No Brasil não se pode diz que inexista uma legislação protetiva dos trabalhadores, muito pelo contrário. Desde a década de 1940 que o primeiro Governo Vargas, que embora sendo uma Ditadura de características fascistas, nos legou uma das legislações que até a presente data é uma das mais avançadas do mundo. Não obstante a existência da legislação, no Brasil, sob a égide da CLT, se tem assistido um crescendo de operações de fiscalização que resultam em resgates de trabalhadores em condições análogas às de escravos em fazendas, no corte de cana, em estabelecimento do comércio e em oficinas de costura que produziam roupas vendidas por grandes redes.
Aqui no Brasil, onde vige uma legislação protetiva das mais avançadas do mundo, os fiscais do Ministério do Trabalho, quase que diuturnamente, têm surpreendido situações em que se observam péssimas condições de trabalho, jornadas extenuantes e pagamentos irrisórios, além de, muitas vezes, estarem presentes alguns dos elementos mais primitivos da exploração humana, como a servidão por dívida e o trabalho forçado, a que são submetidos trabalhadores terceirizados no campo e nas fábricas. Saliente-se que alguns desses fiscais são assassinados quando no exercício da profissão e os empresários mandantes dos crimes, como no famoso caso das plantações de feijão de Unaí, no Estado de Minas Gerais, se livram soltos, se elegem prefeitos, deputados e senadores, permanecendo impunes.
Inegavelmente, se trata de um escárnio, de uma total ausência de pudor a aceleração da votação do Projeto de Lei que regulamenta a terceirização exatamente na semana em que se comemorou o nefando episodio do Bangladesh. Também, o fato da votação do malfadado projeto evidencia categoricamente que os processos eleitorais, se tratam na verdade do mais cabal estelionato, da mais aberrante defraudação das vontades populares, onde se mascara ou falseia que a maioria faz o papel de tolos e que o que de fato predomina é dos interesses das classes dominantes e do capital.
É assim desde sempre, e se assim não fosse, ao menos nesse caso emblemático da votação da Lei das Terceirizações, antes mesmo da aprovação do projeto, como anteparo a seus possíveis efeitos nefastos, a exemplo do que seu deu em Bangladesh e também ocorre aqui no nosso quintal, sob a desfaçatez do vácuo legislativo, a Câmara dos Deputados já teria regulamentado a Lei que trata do trabalho nas condições análogas à escravidão, que já foi aprovada, mas que não é regulamentada porque contraria interesses dos mesmos que agora pretendem a aprovação da Lei das terceirizações.
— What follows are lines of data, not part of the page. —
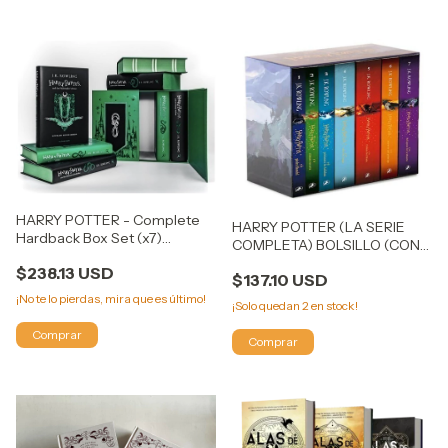
HARRY POTTER - Complete
HARRY POTTER (LA SERIE
Hardback Box Set (x7)
COMPLETA) BOLSILLO (CON
Slytherin House Edition
ESTUCHE) PACK
$238.13 USD
$137.10 USD
¡No te lo pierdas, mira que es último!
¡Solo quedan
2
en stock!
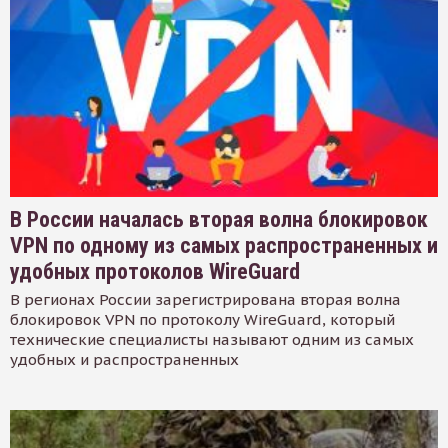
В России началась вторая волна блокировок
VPN по одному из самых распространенных и
удобных протоколов WireGuard
В регионах России зарегистрирована вторая волна
блокировок VPN по протоколу WireGuard, который
технические специалисты называют одним из самых
удобных и распространенных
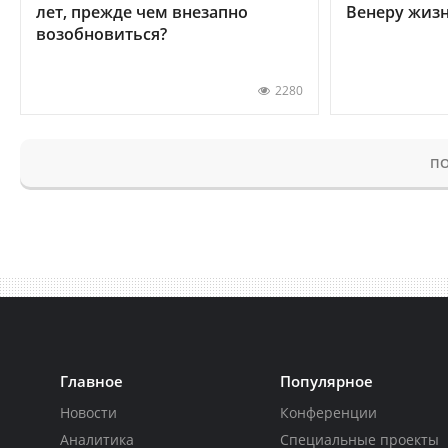
лет, прежде чем внезапно
Венеру жиз
возобновиться?
2280
ПО
Главное
Популярное
Новости
Конференции
Аналитика
Специальные проекты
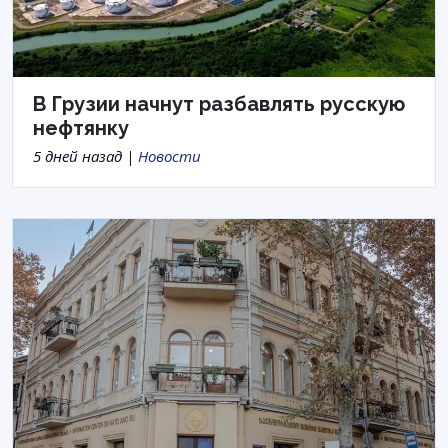
В Грузии начнут разбавлять русскую
нефтянку
5 дней назад |
Новости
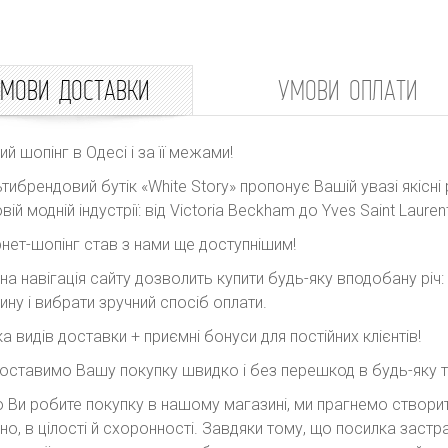
МОВИ ДОСТАВКИ
УМОВИ ОПЛАТИ
ний шопінг в Одесі і за її межами!
тибрендовий бутік «White Story» пропонує Вашій увазі якісні 
вій модній індустрії: від Victoria Beckham до Yves Saint Laurent
рнет-шопінг став з нами ще доступнішим!
на навігація сайту дозволить купити будь-яку вподобану річ
ину і вибрати зручний спосіб оплати.
ка видів доставки + приємні бонуси для постійних клієнтів!
оставимо Вашу покупку швидко і без перешкод в будь-яку точ
 Ви робите покупку в нашому магазині, ми прагнемо створити
но, в цілості й схоронності. Завдяки тому, що посилка заст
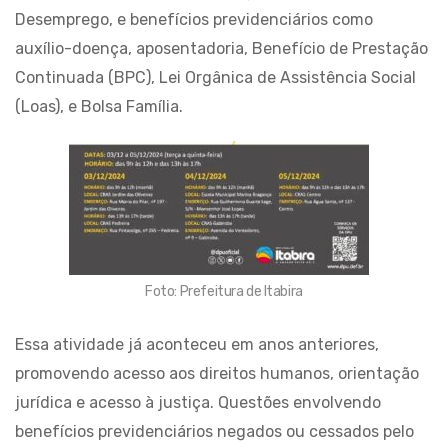
Desemprego, e benefícios previdenciários como
auxílio-doença, aposentadoria, Benefício de Prestação
Continuada (BPC), Lei Orgânica de Assistência Social
(Loas), e Bolsa Família.
Foto: Prefeitura de Itabira
Essa atividade já aconteceu em anos anteriores,
promovendo acesso aos direitos humanos, orientação
jurídica e acesso à justiça. Questões envolvendo
benefícios previdenciários negados ou cessados pelo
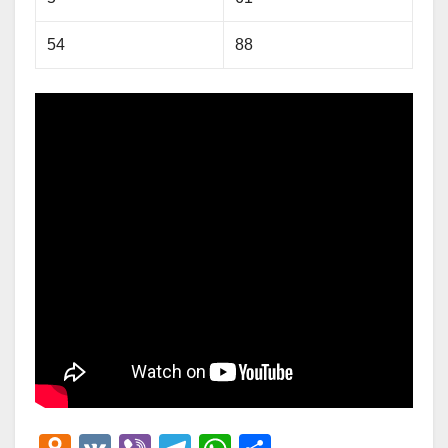
54
88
A Lei do Trabalho Escravo, que prever, inclusive, supressão de empresas e desapropriações nos casos de flagrantes de tal crime hediondo, está à espera de regulamentação por que os mesmos que clamam pelas terceirizações pretendem continuar na sua faina de arrebanhar novos escravos ou semi-escravos, sem quaisquer possibilidades de punição.
Escancara-se, portanto, que uma vez que, ante as possibilidades de precarização das condições de trabalho, a aprovação do projeto torna imprescindível a regulamentação da Lei do Trabalho Escravo, daquela lei que trata do trabalhador reduzido a condições análogas à escravidão, visto que no Brasil semelhantemente a Bangladesh, por detrás da suposta bondade é da boa-fé, sem benefícios à dúvida o que se esconde é ânsia desmesurada e desavergonhada pelo lucro sem qualquer contrapartida.